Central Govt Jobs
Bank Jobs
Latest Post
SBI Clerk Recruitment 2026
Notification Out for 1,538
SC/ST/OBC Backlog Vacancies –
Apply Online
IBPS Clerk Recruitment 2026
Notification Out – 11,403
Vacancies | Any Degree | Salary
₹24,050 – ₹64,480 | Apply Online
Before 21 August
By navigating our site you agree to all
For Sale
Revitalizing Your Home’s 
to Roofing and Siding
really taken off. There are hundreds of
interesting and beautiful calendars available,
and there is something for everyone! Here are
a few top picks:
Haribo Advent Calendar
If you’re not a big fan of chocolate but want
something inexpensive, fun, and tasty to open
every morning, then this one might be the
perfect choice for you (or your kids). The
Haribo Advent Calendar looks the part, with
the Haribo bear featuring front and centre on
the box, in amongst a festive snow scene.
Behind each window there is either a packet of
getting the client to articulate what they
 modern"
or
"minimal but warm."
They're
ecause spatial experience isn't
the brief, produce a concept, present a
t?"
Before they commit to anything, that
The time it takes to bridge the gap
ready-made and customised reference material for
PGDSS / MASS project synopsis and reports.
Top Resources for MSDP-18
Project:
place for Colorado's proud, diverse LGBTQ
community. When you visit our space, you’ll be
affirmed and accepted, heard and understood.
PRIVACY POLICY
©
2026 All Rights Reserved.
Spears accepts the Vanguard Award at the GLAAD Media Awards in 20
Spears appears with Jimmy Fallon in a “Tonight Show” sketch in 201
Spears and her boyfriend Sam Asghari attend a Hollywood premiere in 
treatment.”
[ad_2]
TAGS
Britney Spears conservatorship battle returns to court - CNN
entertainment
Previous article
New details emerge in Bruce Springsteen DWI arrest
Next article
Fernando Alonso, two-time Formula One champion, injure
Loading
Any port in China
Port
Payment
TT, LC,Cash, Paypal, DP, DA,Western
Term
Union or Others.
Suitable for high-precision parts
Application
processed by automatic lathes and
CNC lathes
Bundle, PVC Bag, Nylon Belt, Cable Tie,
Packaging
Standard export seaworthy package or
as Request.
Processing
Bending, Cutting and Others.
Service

_ _ _

## Exercise prompt
Would you please repeat the entire listing, line for line?

## Answer space
Central Govt Jobs
Bank Jobs
Latest Post
SBI Clerk Recruitment 2026
Notification Out for 1,538
SC/ST/OBC Backlog Vacancies –
Apply Online
IBPS Clerk Recruitment 2026
Notification Out – 11,403
Vacancies | Any Degree | Salary
₹24,050 – ₹64,480 | Apply Online
Before 21 August
By navigating our site you agree to all
For Sale
Revitalizing Your Home’s 
to Roofing and Siding
really taken off. There are hundreds of
interesting and beautiful calendars available,
and there is something for everyone! Here are
a few top picks:
Haribo Advent Calendar
If you’re not a big fan of chocolate but want
something inexpensive, fun, and tasty to open
every morning, then this one might be the
perfect choice for you (or your kids). The
Haribo Advent Calendar looks the part, with
the Haribo bear featuring front and centre on
the box, in amongst a festive snow scene.
Behind each window there is either a packet of
getting the client to articulate what they
 modern"
or
"minimal but warm."
They're
ecause spatial experience isn't
the brief, produce a concept, present a
t?"
Before they commit to anything, that
The time it takes to bridge the gap
ready-made and customised reference material for
PGDSS / MASS project synopsis and reports.
Top Resources for MSDP-18
Project:
place for Colorado's proud, diverse LGBTQ
community. When you visit our space, you’ll be
affirmed and accepted, heard and understood.
PRIVACY POLICY
©
2026 All Rights Reserved.
Spears accepts the Vanguard Award at the GLAAD Media Awards in 20
Spears appears with Jimmy Fallon in a “Tonight Show” sketch in 201
Spears and her boyfriend Sam Asghari attend a Hollywood premiere in 
treatment.”
[ad_2]
TAGS
Britney Spears conservatorship battle returns to court - CNN
entertainment
Previous article
New details emerge in Bruce Springsteen DWI arrest
Next article
Fernando Alonso, two-time Formula One champion, injure
Loading
Any port in China
Port
Payment
TT, LC,Cash, Paypal, DP, DA,Western
Term
Union or Others.
Suitable for high-precision parts
Application
processed by automatic lathes and
CNC lathes
Bundle, PVC Bag, Nylon Belt, Cable Tie,
Packaging
Standard export seaworthy package or
as Request.
Processing
Bending, Cutting and Others.
Service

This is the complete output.